Update 17, March 19, 3:50 p.m. EDT (Hannah Levintova): Ukrainian officials have announced that they're making plans to withdraw troops and their families from Crimea. Andriy Pirubiy, the secretary of the National Security and Defense Council of Ukraine, also said Ukraine will institute visa requirements for Russians, and will seek UN support in making Crimea a demilitarized zone and removing Russian troops. The speech came after pro-Russian militia stormed and seized the Sevastopol headquarters of the Ukrainian navy on Wednesday.
Russia's military has begun conducting aviation exercises near other former Soviet republics. The drills, which will end in late March, include dozens of warplanes and have started in Leningrad oblast (region), which borders Finland and Estonia, and also in Karelia, which borders Finland. A senior Russian military official told Reuters that the exercises were planned back in December and have no political significance.

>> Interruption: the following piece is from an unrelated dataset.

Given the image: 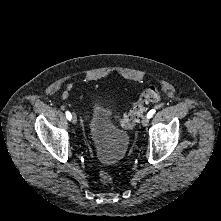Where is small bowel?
<instances>
[{"mask_svg": "<svg viewBox=\"0 0 221 221\" xmlns=\"http://www.w3.org/2000/svg\"><path fill=\"white\" fill-rule=\"evenodd\" d=\"M162 85L167 86V83L163 82ZM71 89H72V84H68L66 86V91L63 93V99L64 100L69 97V93H70Z\"/></svg>", "mask_w": 221, "mask_h": 221, "instance_id": "1", "label": "small bowel"}]
</instances>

At the same time, Russia announced its concern over Estonia's treatment of its Russian-speaking population at a meeting of the United Nations Human Rights Council today. A Moscow delegate compared Estonian initiatives to compel Russians in the eastern half of the country to speak Estonian to similar alleged efforts to curb Russian use in Ukraine. In recent weeks, Russia has echoed these linguistic concerns—emphasizing the need to protect Russian-speakers beyond Russia's borders—in defense of it annexation of Crimea.

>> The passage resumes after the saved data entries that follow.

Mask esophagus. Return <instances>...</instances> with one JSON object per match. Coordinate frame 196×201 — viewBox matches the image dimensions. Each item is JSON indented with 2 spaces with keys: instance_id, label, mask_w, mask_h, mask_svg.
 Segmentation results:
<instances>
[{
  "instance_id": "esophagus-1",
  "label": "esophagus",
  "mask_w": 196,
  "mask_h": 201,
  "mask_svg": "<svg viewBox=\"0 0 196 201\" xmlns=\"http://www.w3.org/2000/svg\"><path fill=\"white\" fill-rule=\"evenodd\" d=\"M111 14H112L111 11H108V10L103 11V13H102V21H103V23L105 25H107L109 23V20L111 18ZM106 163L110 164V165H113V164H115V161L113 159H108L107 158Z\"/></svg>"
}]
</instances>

During a public speech at the Brookings Institution today, NATO Secretary General Anders Fogh Rasmussen said that Russia's intervention in Ukraine "is the gravest threat to European stability and security since the end of the cold war."
Update 18, March 20, 11:45 a.m. EDT (Dana Liebelson): On Thursday, President Obama announced that he is launching sanctions against 20 individuals, including senior members of the Russian government and "cronies" who hold significant resources in the Russian system, according to White House officials. Sanctions will also be launched against Bank Rossiya, Russia's 17th largest bank, where senior Russian government officials hold accounts. President Obama has also signed an executive order that allows sanctions on "key sectors of the Russian economy," including defense and related material. Obama reiterated that he considers the Ukraine's referendum "illegal" and the move by Russia to annex Crimea "illegitimate." Here's a list of the sanction targets:
Update 19, March 24, 4:30 p.m. EDT (Dana Liebelson): On Monday, the New York Times reported that Russia has been booted from the Group of 8, a diplomatic forum that includes the world's economic powerhouses, including the United States. Russia has been participating in the forum for 15 years. The Group's leaders said in a statement: “We remain ready to intensify actions including coordinated sectoral sanctions that will have an increasingly significant impact on the Russian economy, if Russia continues to escalate this situation."